## GIVEN ENTRIES
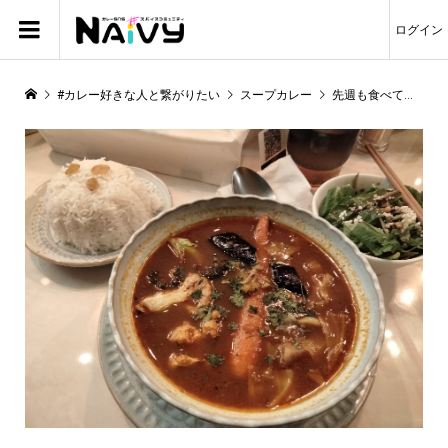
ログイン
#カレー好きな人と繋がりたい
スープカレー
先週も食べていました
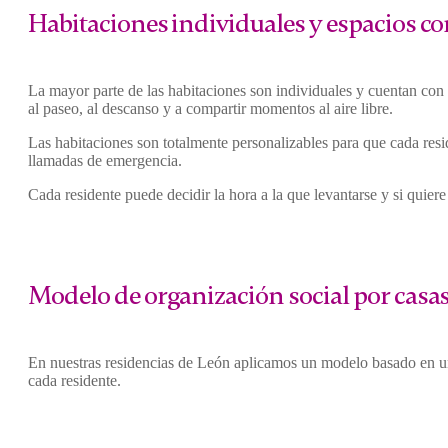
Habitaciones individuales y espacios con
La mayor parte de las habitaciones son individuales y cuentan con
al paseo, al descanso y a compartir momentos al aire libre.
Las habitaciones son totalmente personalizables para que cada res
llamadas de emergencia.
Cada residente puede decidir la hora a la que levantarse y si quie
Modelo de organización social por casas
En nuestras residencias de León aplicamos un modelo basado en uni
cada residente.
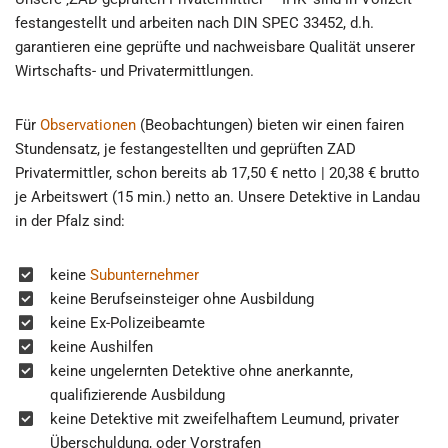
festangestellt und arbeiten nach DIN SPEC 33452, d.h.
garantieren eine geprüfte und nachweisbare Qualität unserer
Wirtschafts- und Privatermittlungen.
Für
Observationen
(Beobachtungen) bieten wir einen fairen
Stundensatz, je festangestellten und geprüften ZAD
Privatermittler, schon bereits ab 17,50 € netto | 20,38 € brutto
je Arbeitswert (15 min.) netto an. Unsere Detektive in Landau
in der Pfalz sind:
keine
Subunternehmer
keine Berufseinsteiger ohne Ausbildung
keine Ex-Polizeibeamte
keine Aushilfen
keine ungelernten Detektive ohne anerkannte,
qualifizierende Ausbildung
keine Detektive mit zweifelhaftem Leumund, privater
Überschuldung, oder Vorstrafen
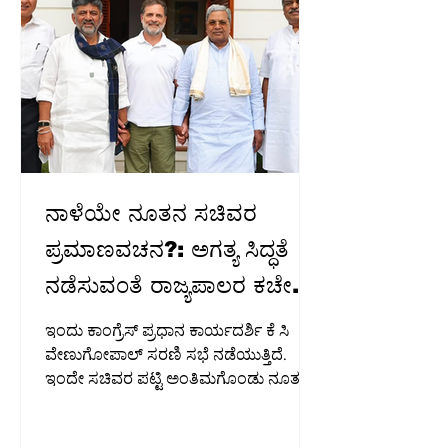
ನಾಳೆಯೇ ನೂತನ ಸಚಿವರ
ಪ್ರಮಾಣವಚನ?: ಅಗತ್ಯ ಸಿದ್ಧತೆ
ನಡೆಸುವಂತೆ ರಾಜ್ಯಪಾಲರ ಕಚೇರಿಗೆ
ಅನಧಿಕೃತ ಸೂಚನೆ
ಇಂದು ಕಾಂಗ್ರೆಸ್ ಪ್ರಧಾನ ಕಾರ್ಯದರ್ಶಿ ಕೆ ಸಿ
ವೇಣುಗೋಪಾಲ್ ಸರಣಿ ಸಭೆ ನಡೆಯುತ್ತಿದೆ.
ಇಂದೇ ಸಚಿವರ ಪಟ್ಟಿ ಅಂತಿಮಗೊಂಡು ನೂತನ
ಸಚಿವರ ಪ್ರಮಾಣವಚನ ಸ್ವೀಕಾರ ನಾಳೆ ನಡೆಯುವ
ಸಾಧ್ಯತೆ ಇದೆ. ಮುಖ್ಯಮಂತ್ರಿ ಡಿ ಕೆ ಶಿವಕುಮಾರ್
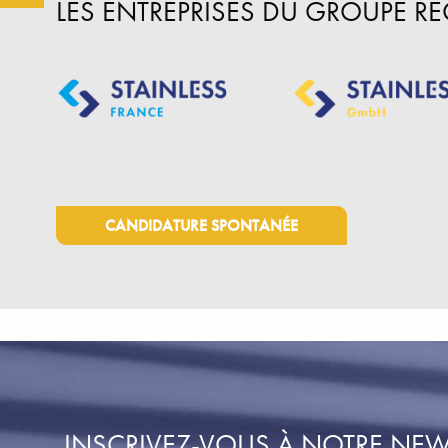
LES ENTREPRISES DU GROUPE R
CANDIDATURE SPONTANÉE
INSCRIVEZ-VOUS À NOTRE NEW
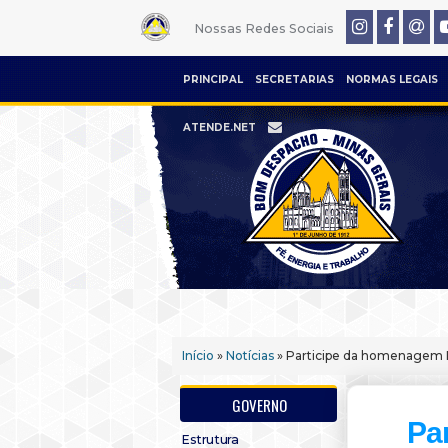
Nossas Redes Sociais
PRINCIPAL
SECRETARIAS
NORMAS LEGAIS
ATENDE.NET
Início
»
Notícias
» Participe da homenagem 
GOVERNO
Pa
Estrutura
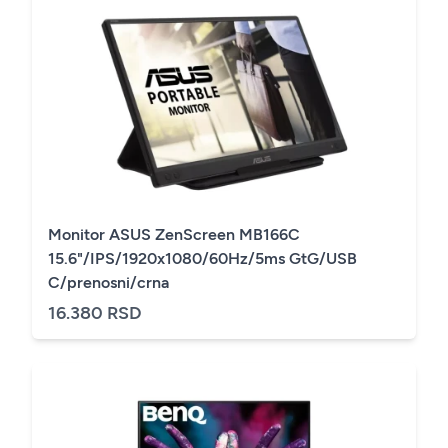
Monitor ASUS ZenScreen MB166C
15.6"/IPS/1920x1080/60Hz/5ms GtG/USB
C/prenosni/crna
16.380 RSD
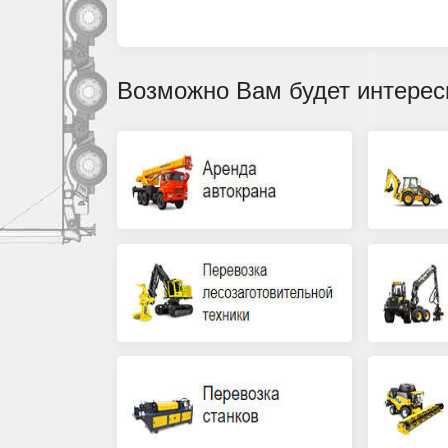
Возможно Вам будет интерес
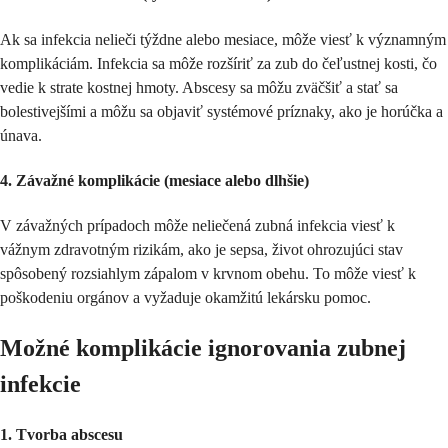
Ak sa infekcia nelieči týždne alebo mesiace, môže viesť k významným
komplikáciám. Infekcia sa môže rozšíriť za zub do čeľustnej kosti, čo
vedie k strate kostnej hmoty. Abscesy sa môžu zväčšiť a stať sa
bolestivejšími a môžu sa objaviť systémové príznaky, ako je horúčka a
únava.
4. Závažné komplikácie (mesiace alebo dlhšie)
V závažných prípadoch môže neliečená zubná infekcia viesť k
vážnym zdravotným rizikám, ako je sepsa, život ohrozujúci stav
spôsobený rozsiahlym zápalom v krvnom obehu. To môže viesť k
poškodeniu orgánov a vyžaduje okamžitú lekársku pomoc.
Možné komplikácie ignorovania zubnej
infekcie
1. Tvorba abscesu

## WORK TO COMPLETE
Each line of the listing above belongs in the answer exactly as written; the pictures do not.

## WRITTEN ANSWER
ログイン
#カレー好きな人と繋がりたい
スープカレー
先週も食べていました
Habitaciones individuales y espacios con
La mayor parte de las habitaciones son individuales y cuentan con
al paseo, al descanso y a compartir momentos al aire libre.
Las habitaciones son totalmente personalizables para que cada res
llamadas de emergencia.
Cada residente puede decidir la hora a la que levantarse y si quie
Modelo de organización social por casas
En nuestras residencias de León aplicamos un modelo basado en uni
cada residente.
festangestellt und arbeiten nach DIN SPEC 33452, d.h.
garantieren eine geprüfte und nachweisbare Qualität unserer
Wirtschafts- und Privatermittlungen.
Für
Observationen
(Beobachtungen) bieten wir einen fairen
Stundensatz, je festangestellten und geprüften ZAD
Privatermittler, schon bereits ab 17,50 € netto | 20,38 € brutto
je Arbeitswert (15 min.) netto an. Unsere Detektive in Landau
in der Pfalz sind:
keine
Subunternehmer
keine Berufseinsteiger ohne Ausbildung
keine Ex-Polizeibeamte
keine Aushilfen
keine ungelernten Detektive ohne anerkannte,
qualifizierende Ausbildung
keine Detektive mit zweifelhaftem Leumund, privater
Überschuldung, oder Vorstrafen
ನಾಳೆಯೇ ನೂತನ ಸಚಿವರ
ಪ್ರಮಾಣವಚನ?: ಅಗತ್ಯ ಸಿದ್ಧತೆ
ನಡೆಸುವಂತೆ ರಾಜ್ಯಪಾಲರ ಕಚೇರಿಗೆ
ಅನಧಿಕೃತ ಸೂಚನೆ
ಇಂದು ಕಾಂಗ್ರೆಸ್ ಪ್ರಧಾನ ಕಾರ್ಯದರ್ಶಿ ಕೆ ಸಿ
ವೇಣುಗೋಪಾಲ್ ಸರಣಿ ಸಭೆ ನಡೆಯುತ್ತಿದೆ.
ಇಂದೇ ಸಚಿವರ ಪಟ್ಟಿ ಅಂತಿಮಗೊಂಡು ನೂತನ
ಸಚಿವರ ಪ್ರಮಾಣವಚನ ಸ್ವೀಕಾರ ನಾಳೆ ನಡೆಯುವ
ಸಾಧ್ಯತೆ ಇದೆ. ಮುಖ್ಯಮಂತ್ರಿ ಡಿ ಕೆ ಶಿವಕುಮಾರ್
LES ENTREPRISES DU GROUPE R
CANDIDATURE SPONTANÉE
INSCRIVEZ-VOUS À NOTRE NEW
Nossas Redes Sociais
PRINCIPAL
SECRETARIAS
NORMAS LEGAIS
ATENDE.NET
Início
»
Notícias
» Participe da homenagem 
GOVERNO
Pa
Estrutura
Monitor ASUS ZenScreen MB166C
15.6"/IPS/1920x1080/60Hz/5ms GtG/USB
C/prenosni/crna
16.380 RSD
Возможно Вам будет интерес
Ak sa infekcia nelieči týždne alebo mesiace, môže viesť k významným
komplikáciám. Infekcia sa môže rozšíriť za zub do čeľustnej kosti, čo
vedie k strate kostnej hmoty. Abscesy sa môžu zväčšiť a stať sa
bolestivejšími a môžu sa objaviť systémové príznaky, ako je horúčka a
únava.
4. Závažné komplikácie (mesiace alebo dlhšie)
V závažných prípadoch môže neliečená zubná infekcia viesť k
vážnym zdravotným rizikám, ako je sepsa, život ohrozujúci stav
spôsobený rozsiahlym zápalom v krvnom obehu. To môže viesť k
poškodeniu orgánov a vyžaduje okamžitú lekársku pomoc.
Možné komplikácie ignorovania zubnej
infekcie
1. Tvorba abscesu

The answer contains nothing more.